The End Is Always Near: Apocalyptic Moments, From The Bronze Age Collapse To Nuclear Near Misses, by Dan Carlin
This book was disappointing to me. A big reason for that is because I come to this book, unlike most readers will, with both a strong degree of interest in the subject of apocalypticism and also a high degree of knowledge in apocalyptic moments throughout history, including a great many more than the author focuses on. It would be possible to be disappointed in this book for a variety of reasons. One could find offense in the author’s left-leaning worldview and his assumption that leftist society has moved beyond the sort of dangers that spring from conservative and traditional religious mindsets. One could find offense in the author’s belief in climate panics that must be solved by some sort of paternalistic statist government that can stave off the end of days. One can laugh and ridicule the author’s belief that this time it will be different and that a collapse in society will not occur to us the way that it did so many times before. One can even be offended that the author chooses not to address the societal collapses that occurred thanks to Western involvement (such as in the Americas) or those which occurred without being witnessed by the Americans, like the destruction that fell upon the early Sung or the abandonment of Great Zimbabwe, to give but two examples.

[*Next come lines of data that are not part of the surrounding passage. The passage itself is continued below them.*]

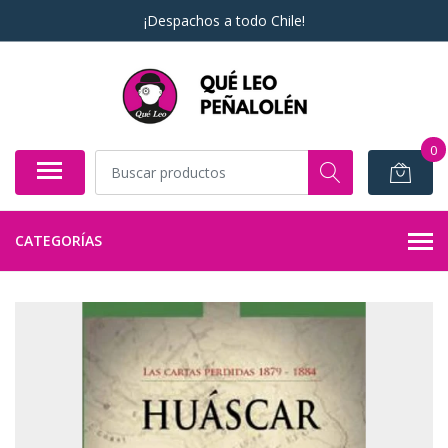
¡Despachos a todo Chile!
0
CATEGORÍAS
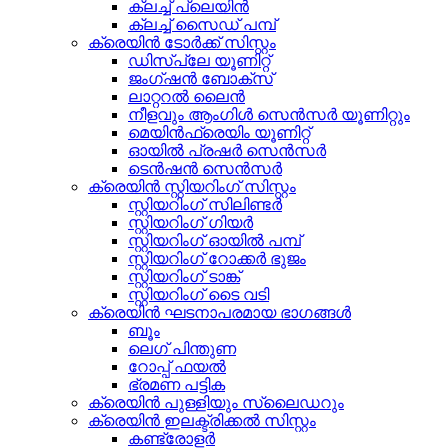
ക്ലച്ച് പ്ലെയിൻ
ക്ലച്ച് സൈഡ് പമ്പ്
ക്രെയിൻ ടോർക്ക് സിസ്റ്റം
ഡിസ്പ്ലേ യൂണിറ്റ്
ജംഗ്ഷൻ ബോക്സ്
ലാറ്ററൽ ലൈൻ
നീളവും ആംഗിൾ സെൻസർ യൂണിറ്റും
മെയിൻഫ്രെയിം യൂണിറ്റ്
ഓയിൽ പ്രഷർ സെൻസർ
ടെൻഷൻ സെൻസർ
ക്രെയിൻ സ്റ്റിയറിംഗ് സിസ്റ്റം
സ്റ്റിയറിംഗ് സിലിണ്ടർ
സ്റ്റിയറിംഗ് ഗിയർ
സ്റ്റിയറിംഗ് ഓയിൽ പമ്പ്
സ്റ്റിയറിംഗ് റോക്കർ ഭുജം
സ്റ്റിയറിംഗ് ടാങ്ക്
സ്റ്റിയറിംഗ് ടൈ വടി
ക്രെയിൻ ഘടനാപരമായ ഭാഗങ്ങൾ
ബൂം
ലെഗ് പിന്തുണ
റോപ്പ് ഫയൽ
ഭ്രമണ പട്ടിക
ക്രെയിൻ പുള്ളിയും സ്ലൈഡറും
ക്രെയിൻ ഇലക്ട്രിക്കൽ സിസ്റ്റം
കണ്ട്രോളർ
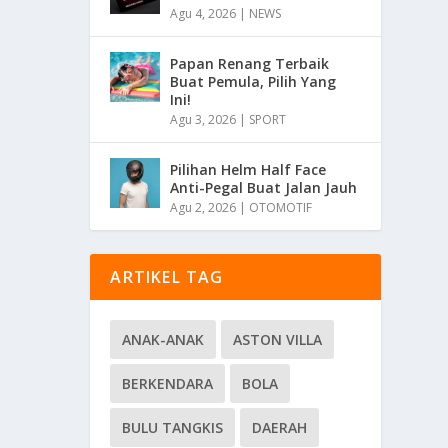
Agu 4, 2026
|
NEWS
Papan Renang Terbaik
Buat Pemula, Pilih Yang
Ini!
Agu 3, 2026
|
SPORT
Pilihan Helm Half Face
Anti-Pegal Buat Jalan Jauh
Agu 2, 2026
|
OTOMOTIF
ARTIKEL TAG
ANAK-ANAK
ASTON VILLA
BERKENDARA
BOLA
BULU TANGKIS
DAERAH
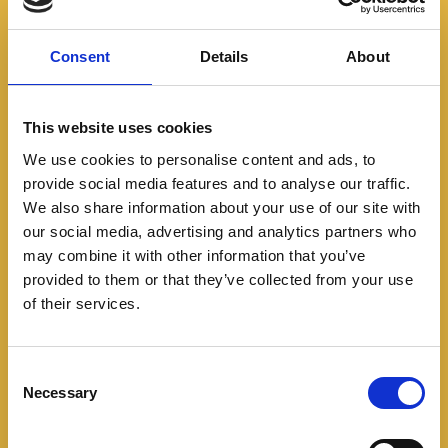
Consent
Details
About
This website uses cookies
We use cookies to personalise content and ads, to
provide social media features and to analyse our traffic.
We also share information about your use of our site with
our social media, advertising and analytics partners who
may combine it with other information that you’ve
provided to them or that they’ve collected from your use
of their services.
C
Necessary
o
n
s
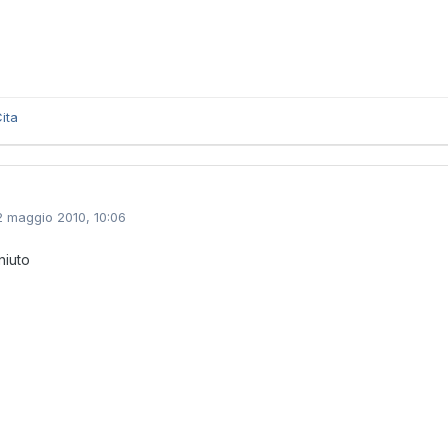
ita
2 maggio 2010, 10:06
niuto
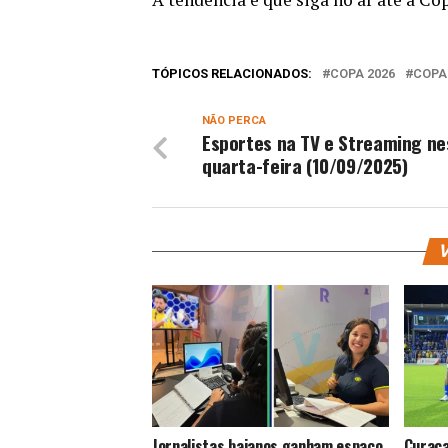
TÓPICOS RELACIONADOS:
COPA 2026
COPA
NÃO PERCA
Esportes na TV e Streaming ne
quarta-feira (10/09/2025)
V
Jornalistas baianos ganham espaço
Curaça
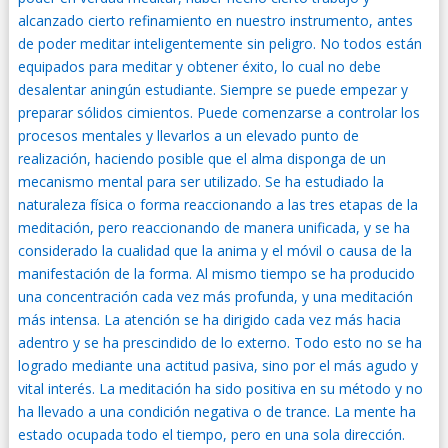
alcanzado cierto refinamiento en nuestro instrumento, antes
de poder meditar inteligentemente sin peligro. No todos están
equipados para meditar y obtener éxito, lo cual no debe
desalentar aningún estudiante. Siempre se puede empezar y
preparar sólidos cimientos. Puede comenzarse a controlar los
procesos mentales y llevarlos a un elevado punto de
realización, haciendo posible que el alma disponga de un
mecanismo mental para ser utilizado. Se ha estudiado la
naturaleza física o forma reaccionando a las tres etapas de la
meditación, pero reaccionando de manera unificada, y se ha
considerado la cualidad que la anima y el móvil o causa de la
manifestación de la forma. Al mismo tiempo se ha producido
una concentración cada vez más profunda, y una meditación
más intensa. La atención se ha dirigido cada vez más hacia
adentro y se ha prescindido de lo externo. Todo esto no se ha
logrado mediante una actitud pasiva, sino por el más agudo y
vital interés. La meditación ha sido positiva en su método y no
ha llevado a una condición negativa o de trance. La mente ha
estado ocupada todo el tiempo, pero en una sola dirección.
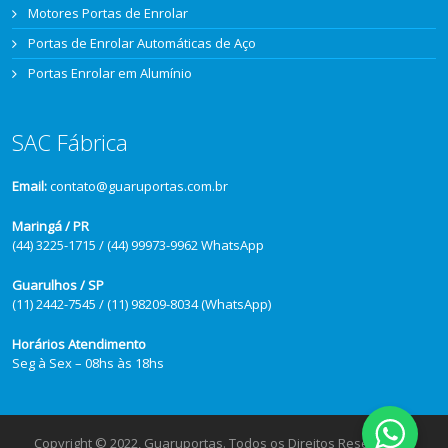
Motores Portas de Enrolar
Portas de Enrolar Automáticas de Aço
Portas Enrolar em Alumínio
SAC Fábrica
Email:
contato@guaruportas.com.br
Maringá / PR
(44) 3225-1715 / (44) 99973-9962 WhatsApp
Guarulhos / SP
(11) 2442-7545 / (11) 98209-8034 (WhatsApp)
Horários Atendimento
Seg à Sex – 08hs às 18hs
Copyright © 2022, Guaruportas. Todos os Direitos Reservados.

This book is about 250 pages long and is divided into eight chapters. The author begins with a preface that states his own interest in the subject and some of his background. After that the author begins by asking whether tough times make for tough people (1) and how it is that people in soft times can succeed despite a lack of resilience. After that the author immediately moves on to criticize the discipline that was undertaken in the past (2) before turning to discuss the Bronze Age Collapse (3) in the Near East and what it meant to them. After that the author looks at the destruction of Nineveh (4) and the violence that was involved in Near East empirebuilding that the Assyrians had themselves undertaken. The author then turns to the Barbarian life cycle as it related to the fall of the Roman Empire (5) and the destructive end of “late antiquity.” A discussion of various illnesses, including the Plague of Justinian and the Black Plague allows the author to talk about diseases (6) and then the author discusses the rise of technology that brought an end to many civilizations that sought to oppose the Westerners in the 19th century (7). The book then ends with a discussion of nuclear destruction (8) and fears about it, after which the book closes with an afterword, acknowledgments, suggestions for further reading, and an index.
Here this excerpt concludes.